Stored entries:
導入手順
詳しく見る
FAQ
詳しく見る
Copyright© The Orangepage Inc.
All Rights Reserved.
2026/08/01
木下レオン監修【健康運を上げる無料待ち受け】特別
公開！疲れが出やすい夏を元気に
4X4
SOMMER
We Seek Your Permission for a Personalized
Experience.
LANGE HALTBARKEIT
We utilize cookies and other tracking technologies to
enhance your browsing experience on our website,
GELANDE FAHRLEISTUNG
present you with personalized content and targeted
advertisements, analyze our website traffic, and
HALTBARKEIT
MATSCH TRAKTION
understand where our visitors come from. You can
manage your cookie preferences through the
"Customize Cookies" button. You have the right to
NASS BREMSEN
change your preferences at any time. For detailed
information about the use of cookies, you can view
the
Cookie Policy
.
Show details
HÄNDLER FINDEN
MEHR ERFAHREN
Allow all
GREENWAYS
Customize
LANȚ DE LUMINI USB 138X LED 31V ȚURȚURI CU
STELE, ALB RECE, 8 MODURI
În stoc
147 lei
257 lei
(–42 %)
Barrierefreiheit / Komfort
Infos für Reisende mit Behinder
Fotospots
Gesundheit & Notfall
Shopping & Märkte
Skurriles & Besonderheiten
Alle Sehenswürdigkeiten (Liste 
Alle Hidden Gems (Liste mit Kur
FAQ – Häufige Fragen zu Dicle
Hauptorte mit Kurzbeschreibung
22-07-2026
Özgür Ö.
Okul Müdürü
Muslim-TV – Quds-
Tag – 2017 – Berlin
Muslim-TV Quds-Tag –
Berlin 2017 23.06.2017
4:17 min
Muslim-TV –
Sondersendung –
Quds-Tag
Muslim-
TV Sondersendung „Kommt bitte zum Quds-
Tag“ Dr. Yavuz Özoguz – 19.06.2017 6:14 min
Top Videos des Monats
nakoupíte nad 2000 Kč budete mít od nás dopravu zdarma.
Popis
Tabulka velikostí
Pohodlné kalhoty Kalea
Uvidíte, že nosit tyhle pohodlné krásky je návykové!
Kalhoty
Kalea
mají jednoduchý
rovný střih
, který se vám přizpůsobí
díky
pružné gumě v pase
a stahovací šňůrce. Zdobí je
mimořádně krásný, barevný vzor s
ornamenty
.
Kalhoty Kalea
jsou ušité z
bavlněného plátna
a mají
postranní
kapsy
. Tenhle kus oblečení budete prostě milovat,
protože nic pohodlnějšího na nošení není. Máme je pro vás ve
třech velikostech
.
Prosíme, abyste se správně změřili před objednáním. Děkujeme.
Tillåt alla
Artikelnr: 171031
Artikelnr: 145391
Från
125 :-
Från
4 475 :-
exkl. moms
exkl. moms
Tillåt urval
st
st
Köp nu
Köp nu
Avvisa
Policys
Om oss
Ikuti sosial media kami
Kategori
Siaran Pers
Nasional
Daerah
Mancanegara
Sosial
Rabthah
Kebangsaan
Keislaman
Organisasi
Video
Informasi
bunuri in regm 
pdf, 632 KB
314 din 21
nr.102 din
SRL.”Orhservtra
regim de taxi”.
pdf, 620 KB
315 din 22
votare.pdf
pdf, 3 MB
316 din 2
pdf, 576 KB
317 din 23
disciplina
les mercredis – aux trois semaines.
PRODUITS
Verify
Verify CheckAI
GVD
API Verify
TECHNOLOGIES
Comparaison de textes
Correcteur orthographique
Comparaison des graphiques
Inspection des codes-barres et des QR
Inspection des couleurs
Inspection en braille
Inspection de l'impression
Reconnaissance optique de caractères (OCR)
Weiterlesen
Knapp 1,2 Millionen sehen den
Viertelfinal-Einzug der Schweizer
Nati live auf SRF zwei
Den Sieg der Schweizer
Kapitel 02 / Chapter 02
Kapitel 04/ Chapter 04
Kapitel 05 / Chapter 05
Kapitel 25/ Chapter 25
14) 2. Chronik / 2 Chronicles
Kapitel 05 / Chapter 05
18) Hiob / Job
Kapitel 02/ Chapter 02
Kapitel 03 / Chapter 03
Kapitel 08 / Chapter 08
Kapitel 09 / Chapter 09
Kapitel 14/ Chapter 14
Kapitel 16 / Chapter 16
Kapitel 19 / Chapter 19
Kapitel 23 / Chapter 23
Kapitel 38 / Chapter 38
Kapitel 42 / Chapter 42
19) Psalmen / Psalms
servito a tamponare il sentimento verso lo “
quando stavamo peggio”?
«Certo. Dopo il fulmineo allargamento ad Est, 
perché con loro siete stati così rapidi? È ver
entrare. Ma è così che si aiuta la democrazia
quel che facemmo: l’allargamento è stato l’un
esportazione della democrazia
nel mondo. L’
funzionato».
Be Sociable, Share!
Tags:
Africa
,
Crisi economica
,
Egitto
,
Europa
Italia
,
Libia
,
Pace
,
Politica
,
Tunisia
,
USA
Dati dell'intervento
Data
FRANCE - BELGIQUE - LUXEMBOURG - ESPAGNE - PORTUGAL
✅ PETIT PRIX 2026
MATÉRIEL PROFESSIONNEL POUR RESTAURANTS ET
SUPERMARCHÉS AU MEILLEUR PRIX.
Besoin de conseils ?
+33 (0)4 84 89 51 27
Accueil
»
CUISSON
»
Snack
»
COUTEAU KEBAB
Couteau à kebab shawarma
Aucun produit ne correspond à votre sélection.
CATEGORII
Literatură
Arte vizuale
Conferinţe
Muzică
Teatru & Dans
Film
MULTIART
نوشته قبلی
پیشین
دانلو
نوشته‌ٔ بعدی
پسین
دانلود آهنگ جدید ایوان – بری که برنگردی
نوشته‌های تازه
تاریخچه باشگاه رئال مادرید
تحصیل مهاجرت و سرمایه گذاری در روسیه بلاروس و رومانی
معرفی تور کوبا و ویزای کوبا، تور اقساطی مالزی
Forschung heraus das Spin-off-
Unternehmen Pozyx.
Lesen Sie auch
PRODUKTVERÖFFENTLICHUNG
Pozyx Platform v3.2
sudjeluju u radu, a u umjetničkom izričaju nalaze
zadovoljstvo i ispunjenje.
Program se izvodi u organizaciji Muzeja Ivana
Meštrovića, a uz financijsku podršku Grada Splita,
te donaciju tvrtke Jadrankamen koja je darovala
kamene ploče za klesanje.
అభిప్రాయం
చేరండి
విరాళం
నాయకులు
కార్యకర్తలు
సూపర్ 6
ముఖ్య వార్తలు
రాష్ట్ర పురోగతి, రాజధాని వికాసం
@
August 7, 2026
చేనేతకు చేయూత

● PROBLEM DETAILS: For each line above that contains the word "Comparaison", make a copy.

● TASK OUTPUT:
Comparaison de textes
Comparaison des graphiques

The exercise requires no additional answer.